Estas normas no solo habilitan la inversión. Exigen indicadores de rendimiento: reducción de emisiones, aumento de cuota modal ferroviaria y mejora de la conectividad con el hinterland.
¿Cuáles son los beneficios ambientales y logísticos medibles?
El traslado de mercancías de carretera a ferrocarril tiene impactos cuantificables. Cada tonelada-kilómetro en tren emite 75 % menos CO₂ que en camión. Con 7 millones de toneladas en 2053, la reducción anual estimada supera las 180.000 toneladas de CO₂.
Además, se evitarán más de 1,2 millones de viajes de camión al año en la red viaria provincial. Esto alivia la congestión en la AP-7 y reduce los costes de mantenimiento de carreteras.
Datos Clave
- La capacidad ferroviaria portuaria se multiplicará por 20 entre 2024 y 2053.
- Los trenes podrán alcanzar 750 metros de longitud, frente a los 500 actuales.
- La electrificación y el ancho estándar garantizan compatibilidad con el Corredor Mediterráneo.
- El proyecto está alineado con los objetivos de la Estrategia de Movilidad Sostenible y Inteligente de la UE.
- Se prevé una cuota modal ferroviaria del 35 % en el Puerto de Alicante para 2040.

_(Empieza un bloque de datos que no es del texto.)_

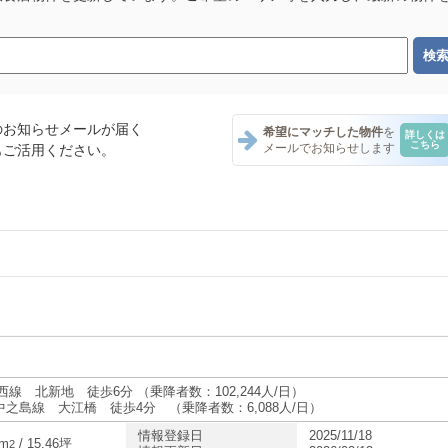
のお知らせメールが届く
希望にマッチした物件
を
詳しくは
こちら
メールでお知らせします
もご活用ください。
ナント一覧
・テナント一覧
ナント一覧
西線 北新地 徒歩6分 （乗降者数：102,244人/日）
中之島線 大江橋 徒歩4分 （乗降者数：6,088人/日）
情報登録日
2025/11/18
・テナント一覧
1m
/ 15.46坪
2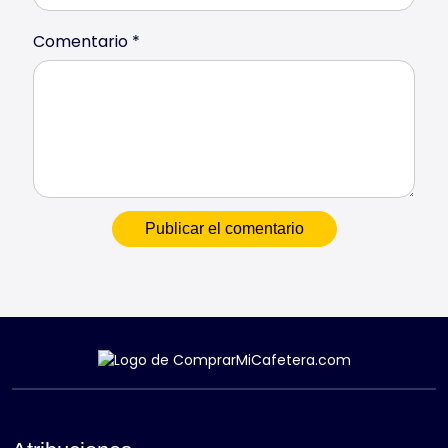
Comentario
*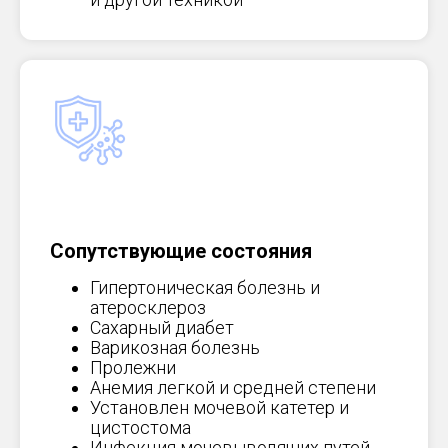
Сопутствующие состояния
Гипертоническая болезнь и
атеросклероз
Сахарный диабет
Варикозная болезнь
Пролежни
Анемия легкой и средней степени
Установлен мочевой катетер и
цистостома
Инфекция мочевыводящих путей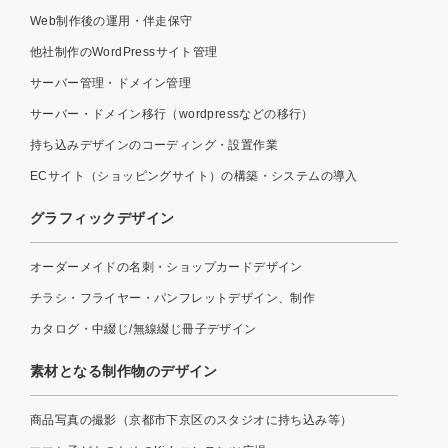
Web制作後の運用・伴走保守
他社制作のWordPressサイト管理
サーバー管理・ドメイン管理
サーバー・ドメイン移行（wordpressなどの移行）
持ち込みデザインのコーディング・設置作業
ECサイト（ショッピングサイト）の構築・システムの導入
グラフィックデザイン
オーダーメイドの名刺・ショップカードデザイン
チラシ・フライヤー・パンフレットデザイン、制作
カタログ・中綴じ/無線綴じ冊子デザイン
素材となる制作物のデザイン
商品写真の撮影（京都市下京区のスタジオに持ち込み等）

¿Cómo se articula la tridimensionalidad del proyecto?
El proyecto trasciende lo técnico. Su dimensión actual radica en la fase de ejecución: licitaciones abiertas, coordinación entre Adif y la Autoridad Portuaria, y adaptación de terminales existentes.
Su dimensión económica se expresa en la reactivación de la logística regional: menores costes, mayor competitividad exportadora y atracción de inversión logística privada.
Su dimensión legal y práctica se manifiesta en el cumplimiento de obligaciones europeas de descarbonización y en la exigencia de informes de sostenibilidad anuales ante la Comisión Europea.
Esta triple articulación convierte a la estación intermodal en un caso de estudio de gobernanza integrada, donde infraestructura, política pública y mercado convergen con criterios de E-E-A-T: experiencia, experiencia práctica, autoridad y confianza.